A Harrowing Experience.


It was a bit chillier than expected on the ride down to Bakewell, but the short climb up to Hassop Station soon sorted that. The station was built in the early 1860s, opening in 1862, by the Midland Railway. The Chatsworth Estate built an inn close by – the Hassop Station Inn.


Hassop Station Inn - now Station Farm.

In all likelihood the first landlord was Abraham Wheeldon who is shown there in the 1871 census. He died in 1876, with the business being taken on by his widow, Ann, and on her death in 1896 by their son Jonathan.

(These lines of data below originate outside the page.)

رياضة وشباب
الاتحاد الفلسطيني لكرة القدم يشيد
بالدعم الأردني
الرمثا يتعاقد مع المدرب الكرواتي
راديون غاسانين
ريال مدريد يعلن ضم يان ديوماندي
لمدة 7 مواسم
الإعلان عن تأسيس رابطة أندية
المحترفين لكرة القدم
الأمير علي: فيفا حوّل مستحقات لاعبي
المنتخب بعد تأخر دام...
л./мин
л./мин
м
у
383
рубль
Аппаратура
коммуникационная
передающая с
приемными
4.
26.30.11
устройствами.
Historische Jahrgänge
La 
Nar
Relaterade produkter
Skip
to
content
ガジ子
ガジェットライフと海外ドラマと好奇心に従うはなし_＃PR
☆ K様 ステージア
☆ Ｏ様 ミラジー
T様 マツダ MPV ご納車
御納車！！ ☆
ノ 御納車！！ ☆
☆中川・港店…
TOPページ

It probably ceased to be an inn sometime between 1901 and 1911 as in the 1911 census it's known as Station Farm and Jonathan is running the Rose & Crown Hotel in Sevenoaks, Kent. (This also happens to be a bygone boozer as it closed in 1936 and was subsequently demolished.)



The Old Harrow Inn (left) and the White Lion.

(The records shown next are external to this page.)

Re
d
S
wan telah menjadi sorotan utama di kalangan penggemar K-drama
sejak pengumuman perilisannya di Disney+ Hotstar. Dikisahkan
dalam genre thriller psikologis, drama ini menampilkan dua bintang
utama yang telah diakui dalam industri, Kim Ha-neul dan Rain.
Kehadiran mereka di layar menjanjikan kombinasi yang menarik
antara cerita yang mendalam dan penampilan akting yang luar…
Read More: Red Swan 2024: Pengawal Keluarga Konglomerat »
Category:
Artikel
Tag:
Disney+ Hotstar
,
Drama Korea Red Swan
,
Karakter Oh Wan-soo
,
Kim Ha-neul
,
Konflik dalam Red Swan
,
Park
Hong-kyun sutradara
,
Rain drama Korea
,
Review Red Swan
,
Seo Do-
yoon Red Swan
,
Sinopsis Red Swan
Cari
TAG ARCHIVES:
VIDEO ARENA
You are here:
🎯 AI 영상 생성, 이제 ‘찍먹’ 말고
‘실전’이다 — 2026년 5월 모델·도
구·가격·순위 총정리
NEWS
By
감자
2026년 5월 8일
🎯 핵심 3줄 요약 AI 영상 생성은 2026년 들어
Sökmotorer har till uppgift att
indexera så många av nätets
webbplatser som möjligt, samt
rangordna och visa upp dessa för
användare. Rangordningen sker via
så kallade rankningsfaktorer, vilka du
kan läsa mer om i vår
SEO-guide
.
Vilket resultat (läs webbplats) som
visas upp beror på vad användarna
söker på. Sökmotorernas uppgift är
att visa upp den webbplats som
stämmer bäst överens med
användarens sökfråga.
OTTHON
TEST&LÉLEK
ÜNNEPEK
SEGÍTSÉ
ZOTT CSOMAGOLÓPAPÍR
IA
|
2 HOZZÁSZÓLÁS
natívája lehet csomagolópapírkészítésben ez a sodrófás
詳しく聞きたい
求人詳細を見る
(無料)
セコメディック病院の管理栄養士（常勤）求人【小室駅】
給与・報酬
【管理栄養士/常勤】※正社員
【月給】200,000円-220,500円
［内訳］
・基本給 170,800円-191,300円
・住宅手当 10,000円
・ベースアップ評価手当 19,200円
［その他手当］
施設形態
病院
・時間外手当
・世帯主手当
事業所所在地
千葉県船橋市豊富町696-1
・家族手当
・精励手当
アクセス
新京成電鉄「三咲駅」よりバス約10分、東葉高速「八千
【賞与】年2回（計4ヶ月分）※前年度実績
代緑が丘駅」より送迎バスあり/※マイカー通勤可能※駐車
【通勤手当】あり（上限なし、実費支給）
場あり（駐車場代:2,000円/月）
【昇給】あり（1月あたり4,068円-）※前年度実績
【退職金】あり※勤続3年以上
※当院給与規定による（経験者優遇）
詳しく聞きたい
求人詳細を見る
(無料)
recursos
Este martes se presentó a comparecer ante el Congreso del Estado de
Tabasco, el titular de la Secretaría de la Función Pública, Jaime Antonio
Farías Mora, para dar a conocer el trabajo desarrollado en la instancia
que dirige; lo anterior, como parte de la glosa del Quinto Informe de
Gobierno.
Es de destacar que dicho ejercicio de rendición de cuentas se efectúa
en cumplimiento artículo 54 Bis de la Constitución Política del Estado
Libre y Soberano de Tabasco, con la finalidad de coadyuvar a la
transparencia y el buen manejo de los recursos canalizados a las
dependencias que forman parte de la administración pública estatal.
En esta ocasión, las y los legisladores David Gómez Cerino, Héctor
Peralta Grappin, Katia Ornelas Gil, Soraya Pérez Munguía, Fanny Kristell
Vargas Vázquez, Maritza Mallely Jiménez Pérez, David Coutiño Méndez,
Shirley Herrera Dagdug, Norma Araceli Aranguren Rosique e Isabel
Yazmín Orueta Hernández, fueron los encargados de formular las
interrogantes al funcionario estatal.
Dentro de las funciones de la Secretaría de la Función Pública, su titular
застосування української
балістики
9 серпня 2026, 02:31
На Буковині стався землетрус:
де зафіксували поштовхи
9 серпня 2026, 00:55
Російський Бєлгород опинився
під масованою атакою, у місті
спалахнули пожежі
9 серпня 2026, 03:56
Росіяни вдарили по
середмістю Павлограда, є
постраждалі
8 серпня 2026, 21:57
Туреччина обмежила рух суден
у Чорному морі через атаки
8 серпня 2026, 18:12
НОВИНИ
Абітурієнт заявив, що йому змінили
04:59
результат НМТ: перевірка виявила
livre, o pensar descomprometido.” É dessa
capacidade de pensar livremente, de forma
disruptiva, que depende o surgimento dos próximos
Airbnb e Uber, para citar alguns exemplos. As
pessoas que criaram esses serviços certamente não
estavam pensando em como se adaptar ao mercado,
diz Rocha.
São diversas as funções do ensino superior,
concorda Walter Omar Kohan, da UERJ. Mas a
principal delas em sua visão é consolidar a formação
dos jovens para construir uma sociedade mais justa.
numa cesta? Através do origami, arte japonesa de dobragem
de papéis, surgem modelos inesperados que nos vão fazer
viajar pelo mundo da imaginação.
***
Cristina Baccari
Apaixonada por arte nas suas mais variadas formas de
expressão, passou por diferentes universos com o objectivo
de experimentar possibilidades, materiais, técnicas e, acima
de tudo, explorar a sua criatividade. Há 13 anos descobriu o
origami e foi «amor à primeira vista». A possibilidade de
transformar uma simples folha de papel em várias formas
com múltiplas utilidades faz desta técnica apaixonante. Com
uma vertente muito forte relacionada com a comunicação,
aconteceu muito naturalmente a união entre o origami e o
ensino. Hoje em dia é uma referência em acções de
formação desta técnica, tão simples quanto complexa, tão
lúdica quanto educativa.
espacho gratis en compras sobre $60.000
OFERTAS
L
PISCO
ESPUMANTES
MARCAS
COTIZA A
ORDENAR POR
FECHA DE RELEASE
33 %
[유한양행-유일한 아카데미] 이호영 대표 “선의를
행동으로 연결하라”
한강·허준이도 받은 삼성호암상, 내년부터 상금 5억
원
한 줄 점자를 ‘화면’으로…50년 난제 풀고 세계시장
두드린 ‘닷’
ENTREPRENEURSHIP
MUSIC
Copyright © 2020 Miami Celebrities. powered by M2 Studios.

On to Great Longstone and the lost Old Harrow Inn. Now known as Harrow House it stands next to the still-trading White Lion. It was operated from at least as early as 1841 to the mid 1850s by John Bottom when he was replaced by Joseph and Mary Oliver. The Olivers had to carry their possessions all the way from next door as they'd been Bottom's neighbours in the White Lion for at least 15 years. Between them, the Olivers ran the Old Harrow until Mary's death in 1896 whereupon her role as innkeeper in the village for over half a century came to an end. The Old Harrow finally closed in 1914 when seating from the inn was purchased by Great Longstone Village Hall for 12/6 (65.5p).



Monsal Head Hotel.

Onwards and upwards to Monsal Head where the Monsal Head Hotel (originally called the Bull's Head) was open, but closed. Also closed were the public loos, so it was onwards once more trying to avoid the worst of the bumps.

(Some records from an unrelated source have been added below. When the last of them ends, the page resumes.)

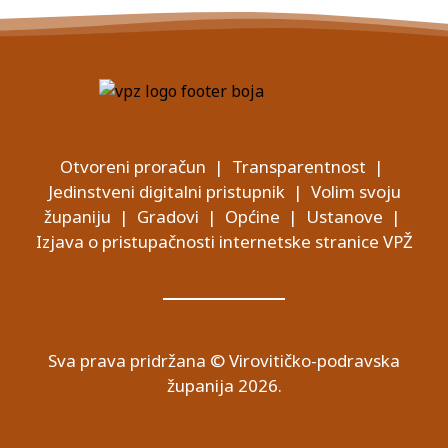
Otvoreni proračun
|
Transparentnost
|
Jedinstveni digitalni pristupnik
|
Volim svoju
županiju
|
Gradovi
|
Općine
|
Ustanove
|
Izjava o pristupačnosti internetske stranice VPŽ
Sva prava pridržana © Virovitičko-podravska
županija 2026.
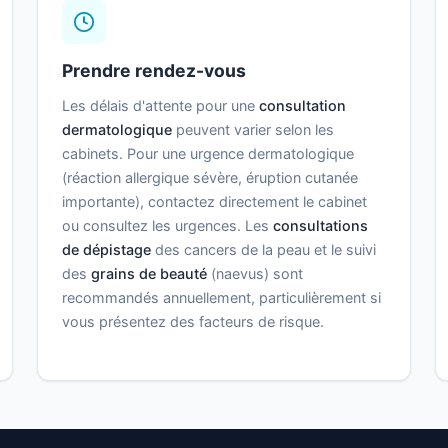
Prendre rendez-vous
Les délais d'attente pour une
consultation
dermatologique
peuvent varier selon les
cabinets. Pour une urgence dermatologique
(réaction allergique sévère, éruption cutanée
importante), contactez directement le cabinet
ou consultez les urgences. Les
consultations
de dépistage
des cancers de la peau et le suivi
des
grains de beauté
(naevus) sont
recommandés annuellement, particulièrement si
vous présentez des facteurs de risque.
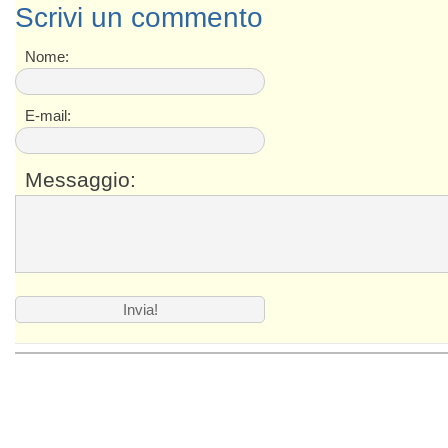
Scrivi un commento
Nome:
E-mail:
Messaggio:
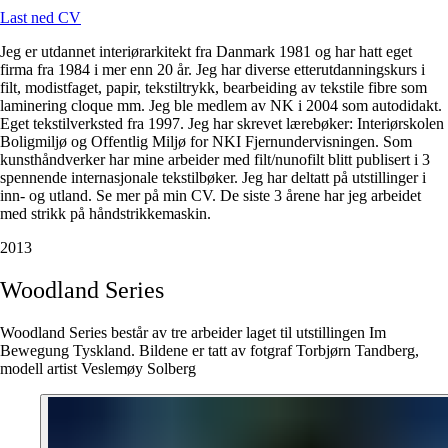
Last ned CV
Jeg er utdannet interiørarkitekt fra Danmark 1981 og har hatt eget
firma fra 1984 i mer enn 20 år. Jeg har diverse etterutdanningskurs i
filt, modistfaget, papir, tekstiltrykk, bearbeiding av tekstile fibre som
laminering cloque mm. Jeg ble medlem av NK i 2004 som autodidakt.
Eget tekstilverksted fra 1997. Jeg har skrevet lærebøker: Interiørskolen
Boligmiljø og Offentlig Miljø for NKI Fjernundervisningen. Som
kunsthåndverker har mine arbeider med filt/nunofilt blitt publisert i 3
spennende internasjonale tekstilbøker. Jeg har deltatt på utstillinger i
inn- og utland. Se mer på min CV. De siste 3 årene har jeg arbeidet
med strikk på håndstrikkemaskin.
2013
Woodland
Series
Woodland Series består av tre arbeider laget til utstillingen Im
Bewegung Tyskland. Bildene er tatt av fotgraf Torbjørn Tandberg,
modell artist Veslemøy Solberg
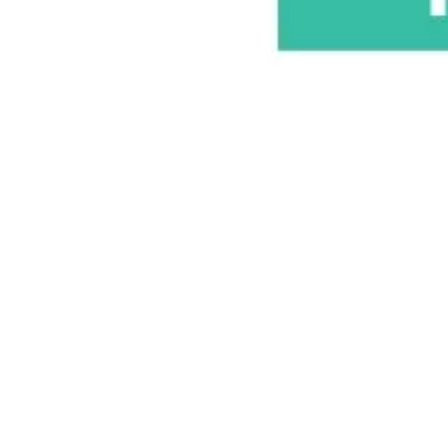
Estrategia y planificación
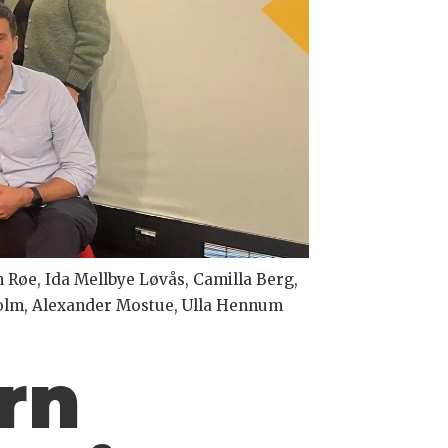
n Røe, Ida Mellbye Løvås, Camilla Berg,
olm, Alexander Mostue, Ulla Hennum
rn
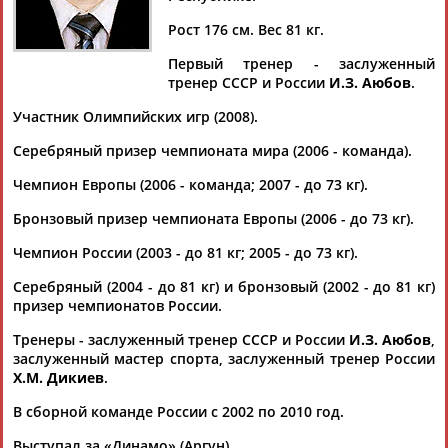
Рост 176 см. Вес 81 кг.
Первый тренер - заслуженный
тренер СССР и России
И.З. Аюбов
.
Дмитрий
Тамилла
Рамазан
Ростом
АБАРЕНОВ
АБАСОВА
АБАЧАРАЕВ
АБАШИДЗЕ
Участник Олимпийских игр (2008).
Серебряный призер чемпионата мира (2006 - команда).
Чемпион Европы (2006 - команда; 2007 - до 73 кг).
Флюра
Татьяна
Акжана
Артур
Бронзовый призер чемпионата Европы (2006 - до 73 кг).
АББАТЕ-
АББЯСОВА
АБДИКАРИМОВА
АБДРАХМАНОВ
БУЛАТОВА
Чемпион России (2003 - до 81 кг; 2005 - до 73 кг).
Серебряный (2004 - до 81 кг) и бронзовый (2002 - до 81 кг)
призер чемпионатов России.
Тренеры - заслуженный тренер СССР и России
И.З. Аюбов
,
заслуженный мастер спорта, заслуженный тренер России
Х.М. Дикиев
.
В сборной команде России с 2002 по 2010 год.
Выступал за «Динамо» (Аргун).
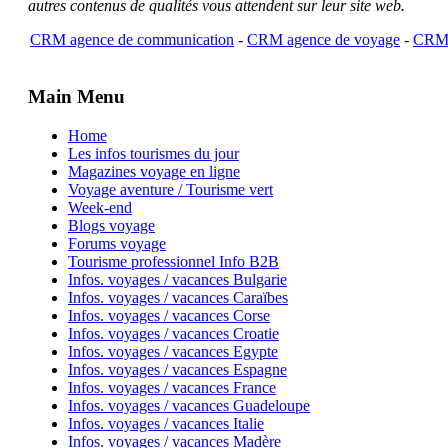
autres contenus de qualités vous attendent sur leur site web.
CRM agence de communication
-
CRM agence de voyage
-
CRM 
Main Menu
Home
Les infos tourismes du jour
Magazines voyage en ligne
Voyage aventure / Tourisme vert
Week-end
Blogs voyage
Forums voyage
Tourisme professionnel Info B2B
Infos. voyages / vacances Bulgarie
Infos. voyages / vacances Caraïbes
Infos. voyages / vacances Corse
Infos. voyages / vacances Croatie
Infos. voyages / vacances Egypte
Infos. voyages / vacances Espagne
Infos. voyages / vacances France
Infos. voyages / vacances Guadeloupe
Infos. voyages / vacances Italie
Infos. voyages / vacances Madère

The Spread Eagle, formerly the Bird in Hand.

The first building on the left as you enter Foolow along the road from Hucklow was the Bird in Hand when run in the 1840s by John Drabble and then his son, Thomas. In 1871 it was still going by the same name when Ann Middleton was the publican but by the time of the next census it had changed its name to the Spread Eagle. As for when it closed, I'm not sure. It was still trading in 1911 but had shut up shop and changed to a private residence, by the 1950s.



The Three Horseshoes. Original, new or what?

Foolow is shown as having an establishment called the Three Horseshoes, run by a Thomas Froggatt, in Pigot's Directory of 1842. I haven't been able to find any other reference to it. There is a house with that name in the village but it looks to me as if it could've simply been built on the site. If not, it's had a lot of work done on it.



Sustenance.

All this pedalling means it must be time for a bite to eat. In any case the bladder is no less full, so it's into Eyam and Eyam Tea Rooms for micturition and munching – a cheesy sausage Derbyshire oatcake. Eyam has numerous bygone boozers – enough for a couple of future posts, at least. Suitably emptied and refilled it's downhill all the way home, apart from getting out of Eyam, the ascent from Baslow, the climb out of Chatsworth and getting back into Elton.